Pour rendre les montants comparables, la base de calcul est fixée à 115 m², en zone H1a : après un bouquet complet, la consommation recule d'environ 15 800 kWh par an, soit près de 1 700 € au tarif de référence. Côté financement, l'assiette est plafonnée à 40 000 € HT dès trois classes gagnées, l'aide ANAH s'échelonne de 4 000 € à 32 000 € selon le revenu fiscal de référence, et l'accompagnement obligatoire est pris en charge jusqu'à 2 000 €.
à Le Val-Saint-Germain, la structure du parc local indique la part de logements disposant d'une cave, d'un garage ou d'un vide sanitaire exploitable. On relève 165 diagnostics publiés par l'ADEME, 2.56 personne(s) par logement, 93 % de maisons individuelles, en zone climatique H1a. Ces valeurs ne décident d'aucun projet à elles seules, mais elles fixent l'ordre de grandeur dans lequel un chiffrage à Le Val-Saint-Germain est crédible.
L'écart entre profils est considérable à Le Val-Saint-Germain : 32 000 € pour un ménage très modeste contre 4 000 € pour un ménage aux revenus supérieurs, sur la même assiette de 40 000 € HT. Pour l'isolation du plancher bas, le montage financier n'a donc rien de commun d'un foyer à l'autre.

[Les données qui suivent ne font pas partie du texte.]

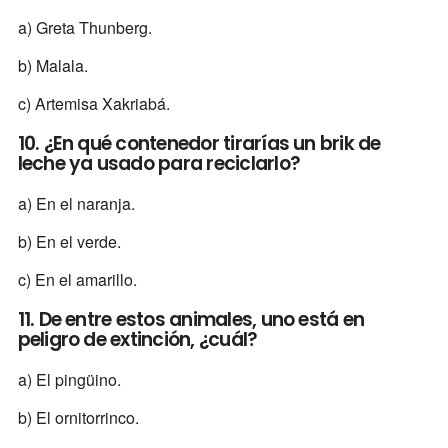
a) Greta Thunberg.
b) Malala.
c) Artemisa Xakriabá.
10. ¿En qué contenedor tirarías un brik de
leche ya usado para reciclarlo?
a) En el naranja.
b) En el verde.
c) En el amarillo.
11. De entre estos animales, uno está en
peligro de extinción, ¿cuál?
a) El pingüino.
b) El ornitorrinco.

Le dimensionnement suit l'occupation réelle : 2.56 personne(s) par logement en moyenne à Le Val-Saint-Germain, ce qui fixe la base de calcul à 115 m². L'isolation du plancher bas se calibre sur cette occupation, pas sur la surface cadastrale ni sur la facture de l'année passée.

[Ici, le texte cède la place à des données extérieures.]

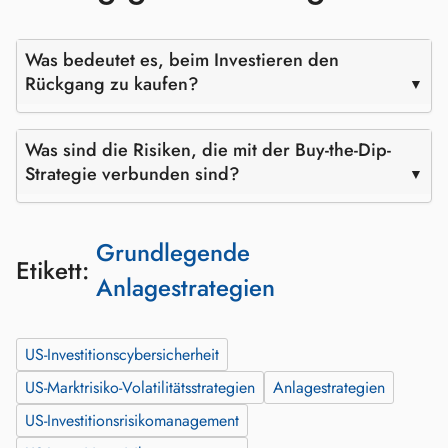
Was bedeutet es, beim Investieren den
Rückgang zu kaufen?
Was sind die Risiken, die mit der Buy-the-Dip-
Strategie verbunden sind?
Grundlegende
Etikett:
Anlagestrategien
US-Investitionscybersicherheit
US-Marktrisiko-Volatilitätsstrategien
Anlagestrategien
US-Investitionsrisikomanagement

Le solde se finance : à Le Val-Saint-Germain, le reste à charge du cas type le plus aidé s'établit à 6 000 € après aide ANAH et prise en charge de l'accompagnement jusqu'à 2 000 €. Étalé en éco-prêt sur quinze ans, cela représente environ 35 € par mois, quand le plancher bas contribue déjà à 1 700 € d'économie annuelle attendue.
Pourquoi la même solution ne se classe pas au même rang partout : à Le Val-Saint-Germain relève de la zone H1a, dont la base conventionnelle atteint 250 kWh/m²/an. Le temps de retour de l'isolation du plancher bas s'en trouve mécaniquement raccourci par rapport aux zones plus douces.
La séquence prime sur la vitesse : l'isolation du plancher bas occupe un isolateur intervenant en sous-sol durant deux à quatre jours à Le Val-Saint-Germain. Son positionnement dans le calendrier — après l'audit, avant la mise en service — conditionne la qualité des interfaces entre lots bien plus que le choix de l'entreprise.
La part de propriétaires occupants — 89 % à Le Val-Saint-Germain — dessine le volume de projets réellement engageables à court terme sur l'isolation du plancher bas, soit environ 545 logements. Le reste du parc suppose un montage locatif, avec ses propres conditions d'éligibilité.
Guichet compétent : CC le Dourdannais en Hurepoix (CCDH), dont dépend le territoire à Le Val-Saint-Germain. C'est à ce niveau que se vérifient les compléments locaux mobilisables sur l'isolation du plancher bas — ils ne remplacent pas MaPrimeRénov' mais réduisent le solde à financer.